## What this task involves
Each record should reappear exactly in your answer, minus any picture.

## Stored entries
====

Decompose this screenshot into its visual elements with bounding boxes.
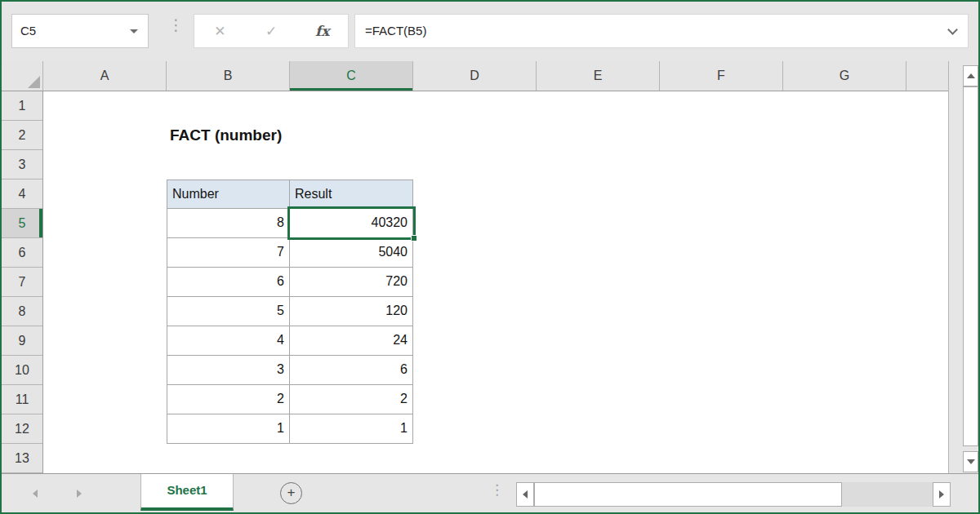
- table-cell[interactable]: 3: [167, 356, 290, 385]
- sheet-tab-bar: Sheet1 + ⋮: [2, 473, 978, 512]
- table-row: 36: [167, 356, 414, 385]
- row-header-12[interactable]: 12: [2, 414, 42, 444]
- name-box[interactable]: C5: [11, 14, 149, 48]
- table-cell[interactable]: 8: [167, 209, 290, 238]
- scroll-left-icon: [523, 490, 528, 498]
- cancel-icon[interactable]: ✕: [194, 15, 246, 47]
- table-row: 11: [167, 414, 414, 444]
- table-header-row: NumberResult: [167, 179, 414, 209]
- tab-sheet1[interactable]: Sheet1: [140, 474, 234, 511]
- excel-window: C5 ⋮ ✕ ✓ fx =FACT(B5) ABCDEFG 1234567891…: [0, 0, 980, 514]
- formula-text: =FACT(B5): [365, 15, 426, 47]
- table-row: 22: [167, 385, 414, 414]
- prev-sheet-icon[interactable]: [33, 490, 38, 498]
- table-cell[interactable]: 2: [167, 385, 290, 414]
- enter-icon[interactable]: ✓: [246, 15, 297, 47]
- table-cell[interactable]: 7: [167, 238, 290, 268]
- table-cell[interactable]: 2: [290, 385, 413, 414]
- scroll-down-icon: [967, 459, 975, 464]
- row-header-2[interactable]: 2: [2, 121, 42, 150]
- table-header-cell[interactable]: Result: [290, 179, 413, 209]
- table-row: 6720: [167, 268, 414, 297]
- add-sheet-button[interactable]: +: [280, 482, 302, 504]
- table-cell[interactable]: 5040: [290, 238, 413, 268]
- vscroll-thumb[interactable]: [963, 86, 978, 446]
- table-cell[interactable]: 24: [290, 326, 413, 356]
- table-header-cell[interactable]: Number: [167, 179, 290, 209]
- formula-buttons: ✕ ✓ fx: [194, 14, 349, 48]
- formula-input[interactable]: =FACT(B5): [354, 14, 969, 48]
- row-header-7[interactable]: 7: [2, 268, 42, 297]
- table-cell[interactable]: 120: [290, 297, 413, 326]
- table-cell[interactable]: 1: [167, 414, 290, 444]
- data-table: NumberResult8403207504067205120424362211: [167, 179, 414, 444]
- column-header-partial[interactable]: [906, 61, 948, 91]
- scroll-up-icon: [967, 73, 975, 78]
- hscroll-thumb[interactable]: [534, 482, 842, 507]
- column-header-E[interactable]: E: [537, 61, 660, 91]
- tab-bar-dots-icon: ⋮: [490, 485, 504, 496]
- column-header-G[interactable]: G: [783, 61, 906, 91]
- row-header-1[interactable]: 1: [2, 91, 42, 121]
- vscroll-down-button[interactable]: [963, 451, 978, 472]
- row-header-13[interactable]: 13: [2, 444, 42, 473]
- select-all-corner[interactable]: [2, 61, 43, 91]
- row-header-10[interactable]: 10: [2, 356, 42, 385]
- column-header-C[interactable]: C: [290, 61, 413, 91]
- row-header-5[interactable]: 5: [2, 209, 42, 238]
- fill-handle[interactable]: [411, 235, 417, 241]
- column-header-B[interactable]: B: [167, 61, 290, 91]
- hscroll-right-button[interactable]: [933, 482, 951, 507]
- table-cell[interactable]: 6: [167, 268, 290, 297]
- table-cell[interactable]: 720: [290, 268, 413, 297]
- row-header-3[interactable]: 3: [2, 150, 42, 179]
- table-row: 5120: [167, 297, 414, 326]
- table-cell[interactable]: 6: [290, 356, 413, 385]
- table-row: 424: [167, 326, 414, 356]
- table-cell[interactable]: 4: [167, 326, 290, 356]
- scroll-right-icon: [939, 490, 944, 498]
- table-cell[interactable]: 1: [290, 414, 413, 444]
- worksheet-title-cell[interactable]: FACT (number): [170, 121, 282, 150]
- formula-bar-region: C5 ⋮ ✕ ✓ fx =FACT(B5): [2, 2, 978, 61]
- row-header-6[interactable]: 6: [2, 238, 42, 268]
- table-cell[interactable]: 40320: [290, 209, 413, 238]
- column-header-A[interactable]: A: [43, 61, 167, 91]
- formula-bar-drag-dots-icon: ⋮: [168, 20, 184, 31]
- row-header-8[interactable]: 8: [2, 297, 42, 326]
- vscroll-up-button[interactable]: [963, 65, 978, 86]
- name-box-dropdown-icon[interactable]: [130, 29, 138, 33]
- column-header-band: ABCDEFG: [2, 61, 948, 91]
- table-row: 75040: [167, 238, 414, 268]
- name-box-value: C5: [20, 15, 36, 47]
- next-sheet-icon[interactable]: [77, 490, 82, 498]
- expand-formula-bar-icon[interactable]: [947, 24, 958, 35]
- select-all-triangle-icon: [28, 76, 40, 88]
- table-cell[interactable]: 5: [167, 297, 290, 326]
- table-row: 840320: [167, 209, 414, 238]
- row-header-11[interactable]: 11: [2, 385, 42, 414]
- column-header-F[interactable]: F: [660, 61, 783, 91]
- row-header-band: 12345678910111213: [2, 91, 43, 473]
- row-header-9[interactable]: 9: [2, 326, 42, 356]
- hscroll-left-button[interactable]: [516, 482, 534, 507]
- row-header-4[interactable]: 4: [2, 179, 42, 209]
- column-headers: ABCDEFG: [43, 61, 948, 91]
- insert-function-icon[interactable]: fx: [296, 15, 348, 47]
- column-header-D[interactable]: D: [413, 61, 537, 91]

====

## Reply to the task
Decompose this screenshot into its visual elements with bounding boxes.
- table-cell[interactable]: 3: [167, 356, 290, 385]
- sheet-tab-bar: Sheet1 + ⋮: [2, 473, 978, 512]
- table-row: 36: [167, 356, 414, 385]
- row-header-12[interactable]: 12: [2, 414, 42, 444]
- name-box[interactable]: C5: [11, 14, 149, 48]
- table-cell[interactable]: 8: [167, 209, 290, 238]
- scroll-left-icon: [523, 490, 528, 498]
- cancel-icon[interactable]: ✕: [194, 15, 246, 47]
- table-row: 11: [167, 414, 414, 444]
- table-header-row: NumberResult: [167, 179, 414, 209]
- tab-sheet1[interactable]: Sheet1: [140, 474, 234, 511]
- excel-window: C5 ⋮ ✕ ✓ fx =FACT(B5) ABCDEFG 1234567891…: [0, 0, 980, 514]
- formula-text: =FACT(B5): [365, 15, 426, 47]
- table-row: 22: [167, 385, 414, 414]
- prev-sheet-icon[interactable]: [33, 490, 38, 498]
- table-cell[interactable]: 2: [167, 385, 290, 414]
- enter-icon[interactable]: ✓: [246, 15, 297, 47]
- table-cell[interactable]: 7: [167, 238, 290, 268]
- table-cell[interactable]: 2: [290, 385, 413, 414]
- scroll-down-icon: [967, 459, 975, 464]
- row-header-2[interactable]: 2: [2, 121, 42, 150]
- table-header-cell[interactable]: Result: [290, 179, 413, 209]
- table-row: 6720: [167, 268, 414, 297]
- add-sheet-button[interactable]: +: [280, 482, 302, 504]
- table-cell[interactable]: 5040: [290, 238, 413, 268]
- vscroll-thumb[interactable]: [963, 86, 978, 446]
- table-cell[interactable]: 24: [290, 326, 413, 356]
- table-header-cell[interactable]: Number: [167, 179, 290, 209]
- formula-buttons: ✕ ✓ fx: [194, 14, 349, 48]
- formula-input[interactable]: =FACT(B5): [354, 14, 969, 48]
- row-header-7[interactable]: 7: [2, 268, 42, 297]
- table-cell[interactable]: 120: [290, 297, 413, 326]
- table-cell[interactable]: 1: [167, 414, 290, 444]
- data-table: NumberResult8403207504067205120424362211: [167, 179, 414, 444]
- column-header-partial[interactable]: [906, 61, 948, 91]
- scroll-up-icon: [967, 73, 975, 78]
- hscroll-thumb[interactable]: [534, 482, 842, 507]
- column-header-E[interactable]: E: [537, 61, 660, 91]
- tab-bar-dots-icon: ⋮: [490, 485, 504, 496]
- column-header-G[interactable]: G: [783, 61, 906, 91]
- row-header-1[interactable]: 1: [2, 91, 42, 121]
- vscroll-down-button[interactable]: [963, 451, 978, 472]
- row-header-13[interactable]: 13: [2, 444, 42, 473]
- select-all-corner[interactable]: [2, 61, 43, 91]
- row-header-10[interactable]: 10: [2, 356, 42, 385]
- column-header-C[interactable]: C: [290, 61, 413, 91]
- row-header-5[interactable]: 5: [2, 209, 42, 238]
- fill-handle[interactable]: [411, 235, 417, 241]
- column-header-B[interactable]: B: [167, 61, 290, 91]
- hscroll-right-button[interactable]: [933, 482, 951, 507]
- table-cell[interactable]: 6: [167, 268, 290, 297]
- table-cell[interactable]: 720: [290, 268, 413, 297]
- row-header-3[interactable]: 3: [2, 150, 42, 179]
- table-row: 5120: [167, 297, 414, 326]
- table-cell[interactable]: 6: [290, 356, 413, 385]
- table-row: 424: [167, 326, 414, 356]
- table-cell[interactable]: 4: [167, 326, 290, 356]
- scroll-right-icon: [939, 490, 944, 498]
- table-cell[interactable]: 1: [290, 414, 413, 444]
- worksheet-title-cell[interactable]: FACT (number): [170, 121, 282, 150]
- formula-bar-region: C5 ⋮ ✕ ✓ fx =FACT(B5): [2, 2, 978, 61]
- row-header-6[interactable]: 6: [2, 238, 42, 268]
- table-cell[interactable]: 40320: [290, 209, 413, 238]
- column-header-A[interactable]: A: [43, 61, 167, 91]
- formula-bar-drag-dots-icon: ⋮: [168, 20, 184, 31]
- row-header-8[interactable]: 8: [2, 297, 42, 326]
- vscroll-up-button[interactable]: [963, 65, 978, 86]
- name-box-dropdown-icon[interactable]: [130, 29, 138, 33]
- column-header-band: ABCDEFG: [2, 61, 948, 91]
- table-row: 75040: [167, 238, 414, 268]
- name-box-value: C5: [20, 15, 36, 47]
- next-sheet-icon[interactable]: [77, 490, 82, 498]
- expand-formula-bar-icon[interactable]: [947, 24, 958, 35]
- select-all-triangle-icon: [28, 76, 40, 88]
- table-cell[interactable]: 5: [167, 297, 290, 326]
- table-row: 840320: [167, 209, 414, 238]
- row-header-11[interactable]: 11: [2, 385, 42, 414]
- column-header-F[interactable]: F: [660, 61, 783, 91]
- row-header-band: 12345678910111213: [2, 91, 43, 473]
- row-header-9[interactable]: 9: [2, 326, 42, 356]
- hscroll-left-button[interactable]: [516, 482, 534, 507]
- row-header-4[interactable]: 4: [2, 179, 42, 209]
- column-headers: ABCDEFG: [43, 61, 948, 91]
- insert-function-icon[interactable]: fx: [296, 15, 348, 47]
- column-header-D[interactable]: D: [413, 61, 537, 91]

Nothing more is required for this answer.